Ce n’est pas suffisant. Cela dit, nous faisons continuellement des progrès dans ce domaine pour préserver ce rôle.
Vous êtes aussi intervenu sur les opportunités qu’offrent les universités au dialogue et à la coopération. A ce propos, pensez-vous que le dialogue Sud-Sud a vraiment évolué au cours des dernières années?
A mon avis, le dialogue Sud-Sud n’a pas suffisamment évolué pour la simple raison que nous étions plus portés sur le dialogue Nord-Sud. Il y a eu bien sûr quelques échanges, mais j’estime qu’ils n’étaient pas suffisants.
Quoi qu’il en soit, le monde tel qu’il est aujourd’hui exige que ces dialogues soient intensifiés.

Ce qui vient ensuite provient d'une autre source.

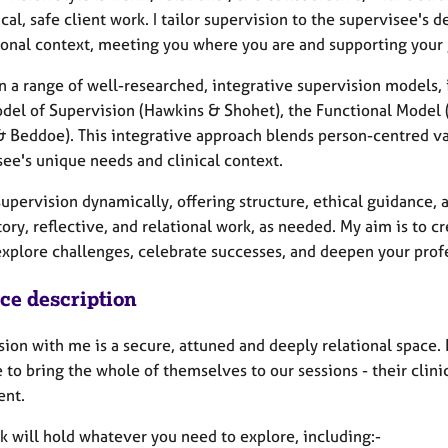
cal, safe client work. I tailor supervision to the supervisee's
ional context, meeting you where you are and supporting your 
on a range of well-researched, integrative supervision models
del of Supervision (Hawkins & Shohet), the Functional Model (
& Beddoe). This integrative approach blends person-centred va
see's unique needs and clinical context.
 supervision dynamically, offering structure, ethical guidance
ory, reflective, and relational work, as needed. My aim is to c
 explore challenges, celebrate successes, and deepen your pro
ice description
ion with me is a secure, attuned and deeply relational space. 
 to bring the whole of themselves to our sessions - their clini
ent.
k will hold whatever you need to explore, including:-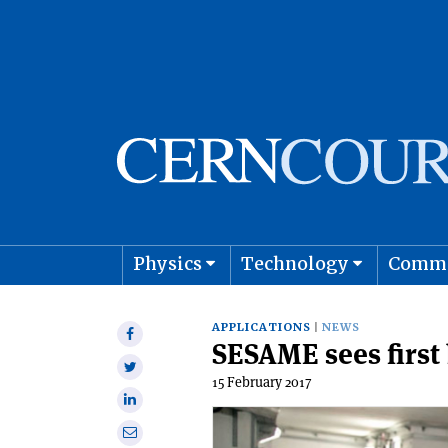
Physics
Technology
Comm
Astro
APPLICATIONS
NEWS
Share
SESAME sees firs
on
Share
Facebook
15 February 2017
on
Share
Twitter
on
Share
Linkedin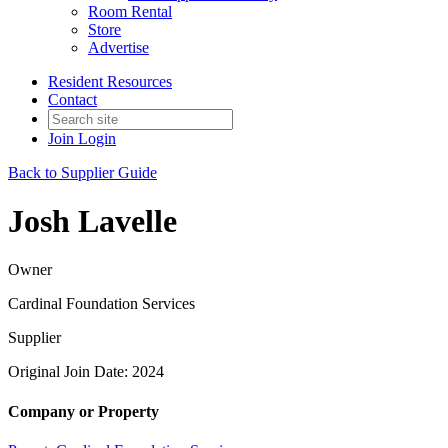
Room Rental
Store
Advertise
Resident Resources
Contact
Join
Login
Back to Supplier Guide
Josh Lavelle
Owner
Cardinal Foundation Services
Supplier
Original Join Date: 2024
Company or Property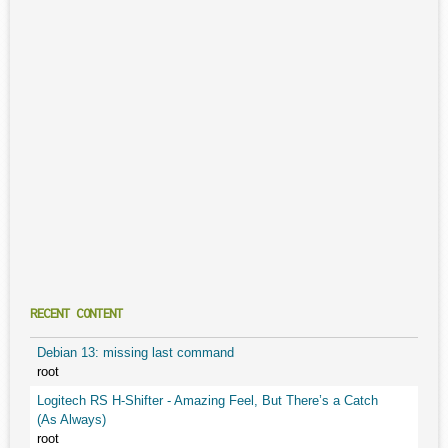
RECENT CONTENT
Debian 13: missing last command
root
Logitech RS H-Shifter - Amazing Feel, But There’s a Catch
(As Always)
root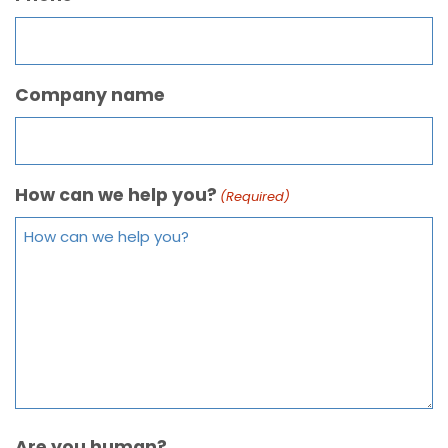
Company name
How can we help you?
(Required)
Are you human?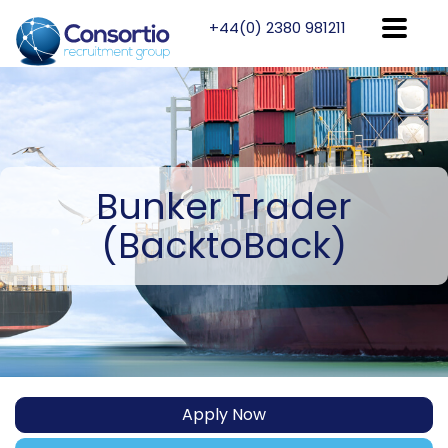
+44(0) 2380 981211
Bunker
Trader
(BacktoBack)
Apply Now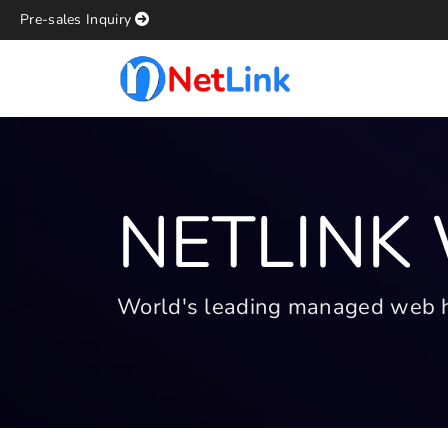
Pre-sales Inquiry
NETLINK
World's leading managed web hos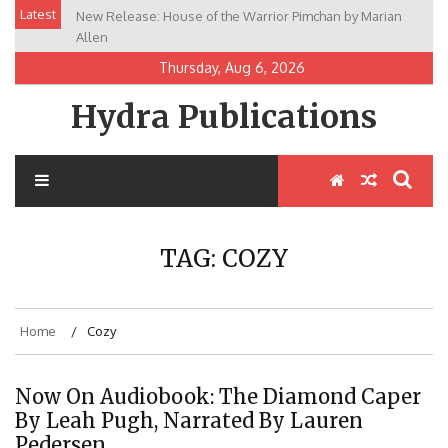
Skip
Latest
New Release: House of the Warrior Pimchan by Marian
to
Allen
content
Thursday, Aug 6, 2026
Hydra Publications
TAG:
COZY
Home
Cozy
Now On Audiobook: The Diamond Caper
By Leah Pugh, Narrated By Lauren
Pedersen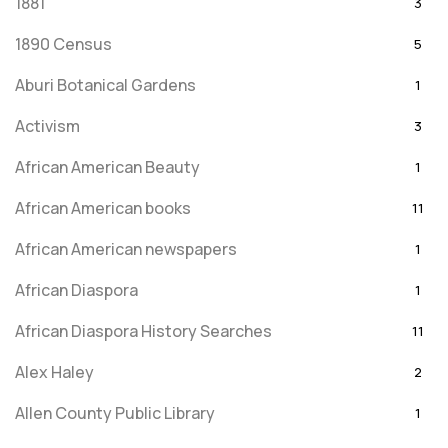
1881
3
1890 Census
5
Aburi Botanical Gardens
1
Activism
3
African American Beauty
1
African American books
11
African American newspapers
1
African Diaspora
1
African Diaspora History Searches
11
Alex Haley
2
Allen County Public Library
1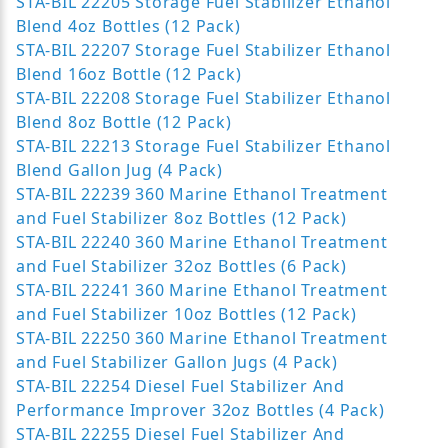
STA-BIL 22205 Storage Fuel Stabilizer Ethanol
Blend 4oz Bottles (12 Pack)
STA-BIL 22207 Storage Fuel Stabilizer Ethanol
Blend 16oz Bottle (12 Pack)
STA-BIL 22208 Storage Fuel Stabilizer Ethanol
Blend 8oz Bottle (12 Pack)
STA-BIL 22213 Storage Fuel Stabilizer Ethanol
Blend Gallon Jug (4 Pack)
STA-BIL 22239 360 Marine Ethanol Treatment
and Fuel Stabilizer 8oz Bottles (12 Pack)
STA-BIL 22240 360 Marine Ethanol Treatment
and Fuel Stabilizer 32oz Bottles (6 Pack)
STA-BIL 22241 360 Marine Ethanol Treatment
and Fuel Stabilizer 10oz Bottles (12 Pack)
STA-BIL 22250 360 Marine Ethanol Treatment
and Fuel Stabilizer Gallon Jugs (4 Pack)
STA-BIL 22254 Diesel Fuel Stabilizer And
Performance Improver 32oz Bottles (4 Pack)
STA-BIL 22255 Diesel Fuel Stabilizer And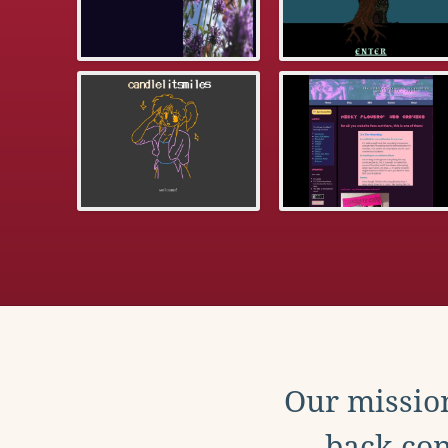
Our mission
back con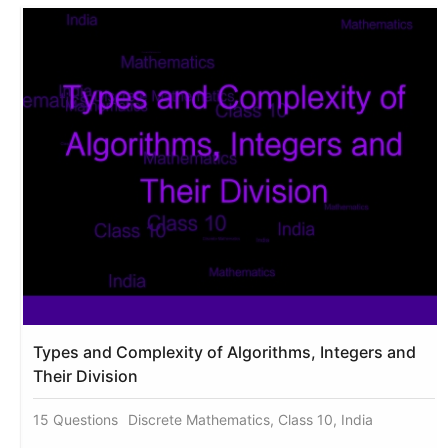
Types and Complexity of Algorithms, Integers and
Their Division
15 Questions
Discrete Mathematics, Class 10, India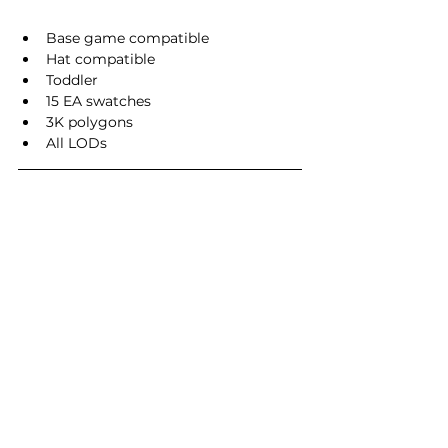
Base game compatible
Hat compatible
Toddler
15 EA swatches
3K polygons
All LODs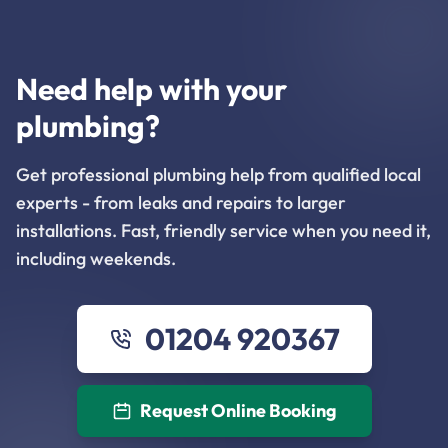
Need help with your
plumbing?
Get professional plumbing help from qualified local
experts - from leaks and repairs to larger
installations. Fast, friendly service when you need it,
including weekends.
01204 920367
Request Online Booking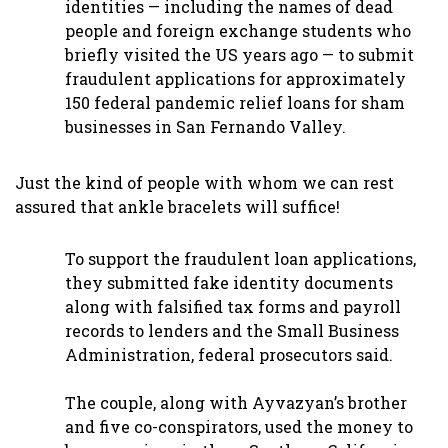
identities — including the names of dead
people and foreign exchange students who
briefly visited the US years ago — to submit
fraudulent applications for approximately
150 federal pandemic relief loans for sham
businesses in San Fernando Valley.
Just the kind of people with whom we can rest
assured that ankle bracelets will suffice!
To support the fraudulent loan applications,
they submitted fake identity documents
along with falsified tax forms and payroll
records to lenders and the Small Business
Administration, federal prosecutors said.
The couple, along with Ayvazyan’s brother
and five co-conspirators, used the money to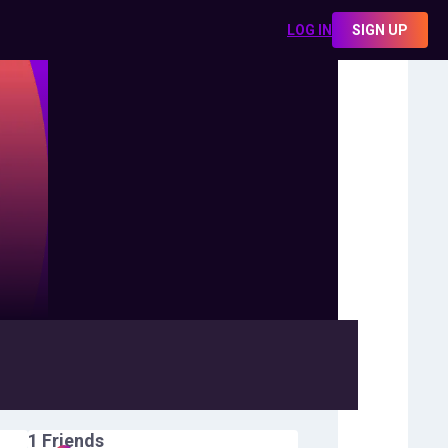
LOG IN
SIGN UP
1
Friends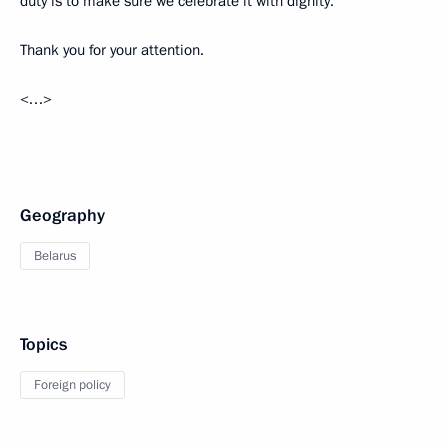
duty is to make sure we celebrate it with dignity.
Thank you for your attention.
<…>
Geography
Belarus
Topics
Foreign policy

Car, c’est à travers eux que nous pouvons comprendre nos besoins de développement réciproques, dissiper les incompréhensions avec nos voisins du Nord et promouvoir les besoins d’éducation. Aujourd’hui et plus que jamais, il est important de dialoguer.
Que faut-il alors faire pour renforcer ce dialogue que bien des politiques appellent de leur vœu? Quels sont les moyens dont vous disposez pour le renforcer et à quel niveau doit-on intervenir ?
Je pense que nous devions souvent communiquer pour définir les priorités et identifier nos forces et faiblesses dans l’objectif de consolider nos relations et progresser sur des projets d’avenir.
C’est ce que nous avons fait en arrivant ici. Nous avons signé les protocoles d’accord relatifs aux chaires Graciela Hierro et Fatima Mernissi des droits de l’Homme et de la parité en vue de renforcer nos relations et mieux nous connaître car, nous avons besoin de bien connaître le monde arabe et le Maroc a besoin de mieux connaître les spécificités des pays latino-américains.
Autre exemple, la visite du président de l’Université Mohammed V, Said Amzazi, au Mexique, a permis de trouver un axe de collaboration dans le domaine des sciences du génome et de la médecine génomique. Nous allons développer une collaboration bilatérale pour établir une nouvelle licence et éventuellement la double titularisation.
Nous avons également examiné la possibilité de collaborer concrètement dans les domaines des énergies renouvelables où le Maroc est très avancé et nous avons aussi réalisé d’importants progrès dans bien des domaines. Je pense qu’une fois la mobilité académique établie, d’autres points d’accord seront examinés et nous permettront de collaborer plus étroitement dans des domaines d’intérêts communs.
En outre, le Dr Luis de la Barreta du Centre d’études des droits humains et le président du Conseil national des droits de l’Homme, Driss El Yazami, ont examiné la possibilité de renforcer les études en la matière à travers Internet et de créer des spécialisations au niveau du master.
Ces chaires portent justement sur les droits de l’Homme, la parité et l’immigration. Pensez-vous que le Maroc a évolué sur ces questions ?
L’impression que nous avons eue après notre entretien avec M. Amzazi, laisse penser que les choses évoluent dans le bon sens. J’estime que le Maroc doit poursuivre ses efforts en matière de droits de l’Homme, qu’il faudra penser à ceux des homosexuels et veiller à ce que les femmes prennent elles-mêmes des décisions concernant leurs propres corps.
A mon avis, ce sont là des problèmes sociaux où le Maroc doit continuellement faire des progrès. Bien qu’aucune société n’ait réussi à les résoudre entièrement, le plus important est de toujours continuer à travailler.
Si le Maroc a enregistré des avancées importantes dans l’industrie et le commerce, il lui reste encore des défis à relever au niveau de l’enseignement moyen et supérieur qui sont d’ailleurs les mêmes que les nôtres. Je pense également que le Maroc doit veiller à l’égalité socioéconomique qui constitue l’un des défis du Mexique.
Etes-vous satisfait du niveau de coopération académique entre le Maroc et le Mexique ?
Pour le moment, je dirais que nous sommes très contents de ce que nous avons obtenu lors de cette phase initiale.